# Exercise instructions
Every line below that holds the string "ubuntu" must be copied.

------------------------

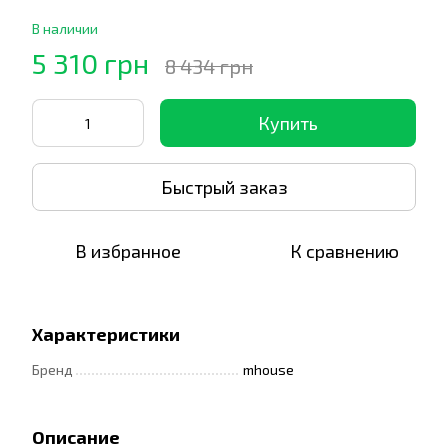
В наличии
5 310 грн
8 434 грн
Купить
Быстрый заказ
В избранное
К сравнению
Характеристики
Бренд
mhouse
Описание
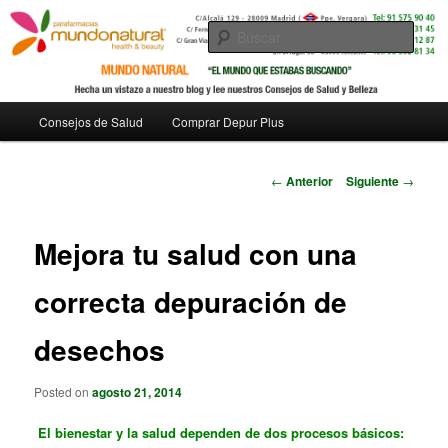
Busc
Menú
Consejos de Salud
Comprar Depur Plus
Ir
principal
al
Navegador
←
Anterior
Siguiente
→
de
contenido
artículos
Mejora tu salud con una
principal
correcta depuración de
desechos
Posted on
agosto 21, 2014
El bienestar y la salud dependen de dos procesos básicos:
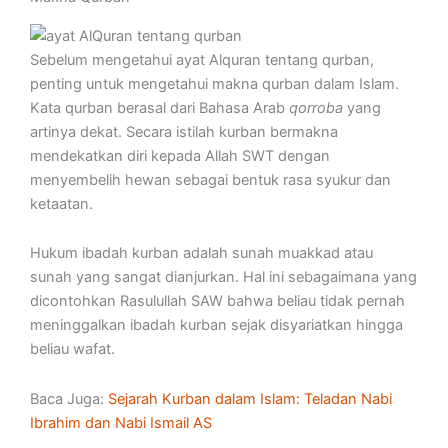
Sebelum mengetahui ayat Alquran tentang qurban,
penting untuk mengetahui makna qurban dalam Islam.
Kata qurban berasal dari Bahasa Arab
qorroba
yang
artinya dekat. Secara istilah kurban bermakna
mendekatkan diri kepada Allah SWT dengan
menyembelih hewan sebagai bentuk rasa syukur dan
ketaatan.
Hukum ibadah kurban adalah sunah muakkad atau
sunah yang sangat dianjurkan. Hal ini sebagaimana yang
dicontohkan Rasulullah SAW bahwa beliau tidak pernah
meninggalkan ibadah kurban sejak disyariatkan hingga
beliau wafat.
Baca Juga:
Sejarah Kurban dalam Islam: Teladan Nabi
Ibrahim dan Nabi Ismail AS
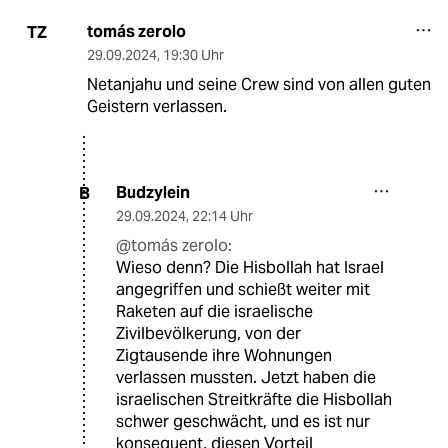
tomás zerolo
TZ
29.09.2024
,
19:30 Uhr
Netanjahu und seine Crew sind von allen guten
Geistern verlassen.
Budzylein
B
29.09.2024
,
22:14 Uhr
@tomás zerolo:
Wieso denn? Die Hisbollah hat Israel
angegriffen und schießt weiter mit
Raketen auf die israelische
Zivilbevölkerung, von der
Zigtausende ihre Wohnungen
verlassen mussten. Jetzt haben die
israelischen Streitkräfte die Hisbollah
schwer geschwächt, und es ist nur
konsequent, diesen Vorteil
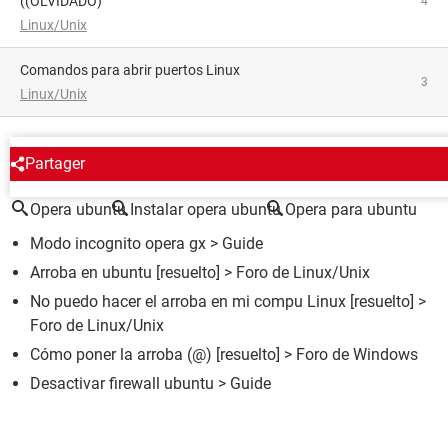
((OLVIDADO)
4
Linux/Unix
Comandos para abrir puertos Linux
3
Linux/Unix
ALREDEDOR DEL MISMO TEMA
Partager
Opera ubuntu
Instalar opera ubuntu
Opera para ubuntu
Modo incognito opera gx
> Guide
Arroba en ubuntu
[resuelto] >
Foro de Linux/Unix
No puedo hacer el arroba en mi compu Linux
[resuelto] >
Foro de Linux/Unix
Cómo poner la arroba (@)
[resuelto] >
Foro de Windows
Desactivar firewall ubuntu
> Guide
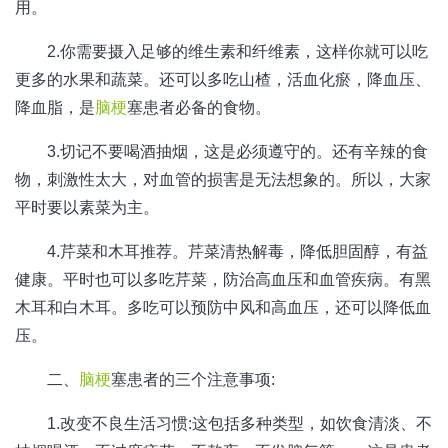
用。
2.你需要摄入足够的维生素和纤维素，这样你就可以吃
更多的水果和蔬菜。还可以多吃山楂，活血化瘀，降血压、
降血脂，是
脑梗
塞患者必备的食物。
3.切记不要喝酒抽烟，这是必须遵守的。还有辛辣的食
物，刺激性太大，对血管的损害是无法想象的。所以，大家
平时要以素菜为主。
4.芹菜和木耳推荐。芹菜清热解毒，降低胆固醇，有益
健康。平时也可以多吃芹菜，防治高血压和血管疾病。有黑
木耳和白木耳。多吃可以预防中风和高血压，还可以降低血
压。
二、
脑梗
塞患者的三个注意事项:
1.改变不良生活习惯:这包括多种类型，如饮食清淡、不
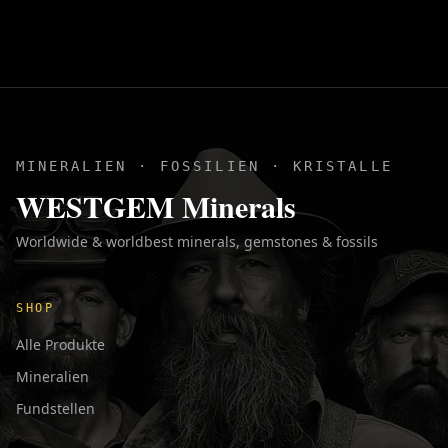
MINERALIEN · FOSSILIEN · KRISTALLE
WESTGEM Minerals
Worldwide & worldbest minerals, gemstones & fossils
SHOP
Alle Produkte
Mineralien
Fundstellen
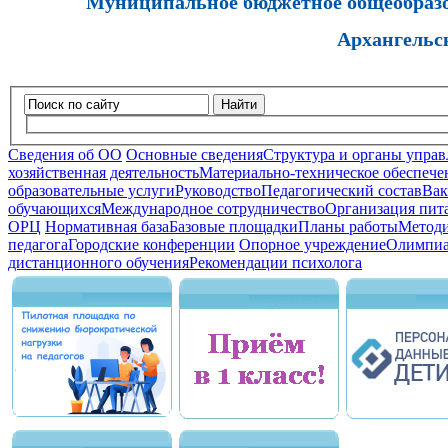
Муниципальное бюджетное общеобразов
Архангельс
Найти
Сведения об ОО
Основные сведения
Структура и органы управ
хозяйственная деятельность
Материально-техническое обеспечен
образовательные услуги
Руководство
Педагогический состав
Вак
обучающихся
Международное сотрудничество
Организация пита
ОРЦ
Нормативная база
Базовые площадки
Планы работы
Методи
педагога
Городские конференции
Опорное учреждение
Олимпиа
дистанционного обучения
Рекомендации психолога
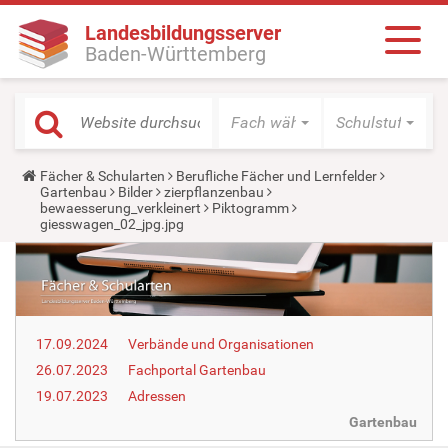
Landesbildungsserver
Baden-Württemberg
Fach wählen
Schulstufe wäh
Y
Fächer & Schularten
Berufliche Fächer und Lernfelder
o
Gartenbau
Bilder
zierpflanzenbau
u
bewaesserung_verkleinert
Piktogramm
a
giesswagen_02_jpg.jpg
r
e
h
e
r
e
:
17.09.2024
Verbände und Organisationen
26.07.2023
Fachportal Gartenbau
19.07.2023
Adressen
Gartenbau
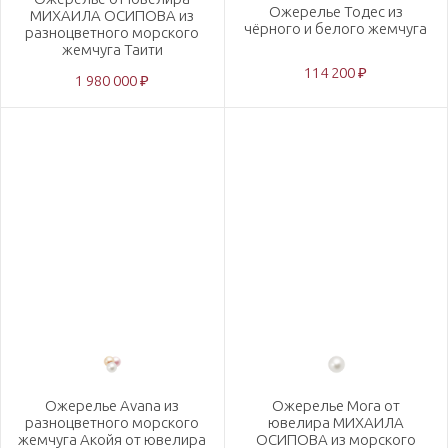
Ожерелье Тодес из
МИХАИЛА ОСИПОВА из
чёрного и белого жемчуга
разноцветного морского
жемчуга Таити
114 200 ₽
1 980 000 ₽
Ожерелье Avana из
Ожерелье Mora от
разноцветного морского
ювелира МИХАИЛА
жемчуга Акойя от ювелира
ОСИПОВА из морского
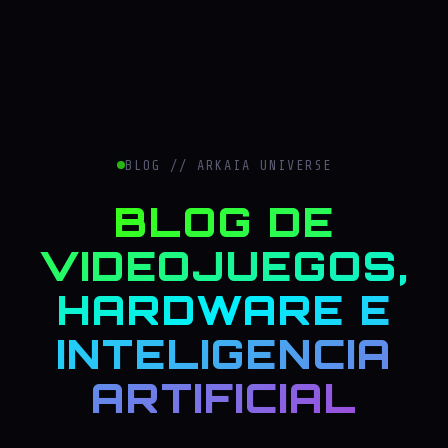
BLOG // ARKAIA UNIVERSE
BLOG DE
VIDEOJUEGOS,
HARDWARE E
INTELIGENCIA
ARTIFICIAL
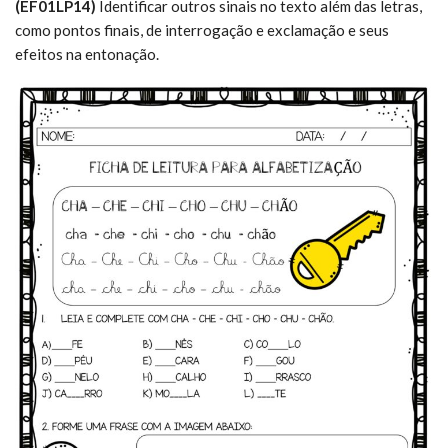
(EF01LP14)
Identificar outros sinais no texto além das letras,
como pontos finais, de interrogação e exclamação e seus
efeitos na entonação.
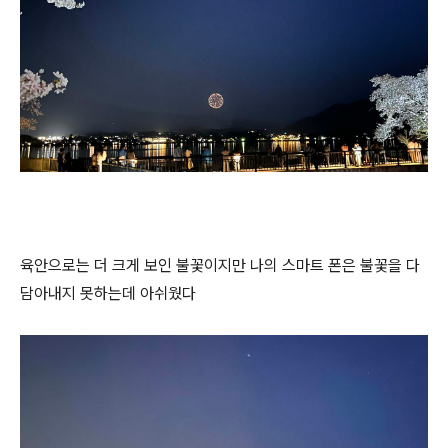
육안으로는 더 크게 보인 불꽃이지만 나의 스마트 폰은 불꽃을 다
담아내지 못하는데 아쉬웠다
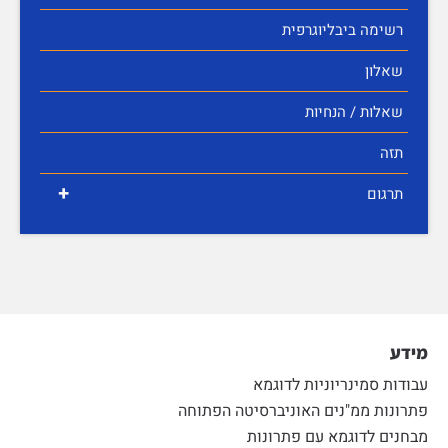
רשימה ביבליוגרפית
שאלון
שאלות / הנחיות
תזה
+
תרגום
מידע
עבודות סמינריוניות לדוגמא
פתרונות ממ"נים האוניברסיטה הפתוחה
מבחנים לדוגמא עם פתרונות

------------------------

# Solution to the exercise
Opera ubuntu
Instalar opera ubuntu
Opera para ubuntu
Arroba en ubuntu
Desactivar firewall ubuntu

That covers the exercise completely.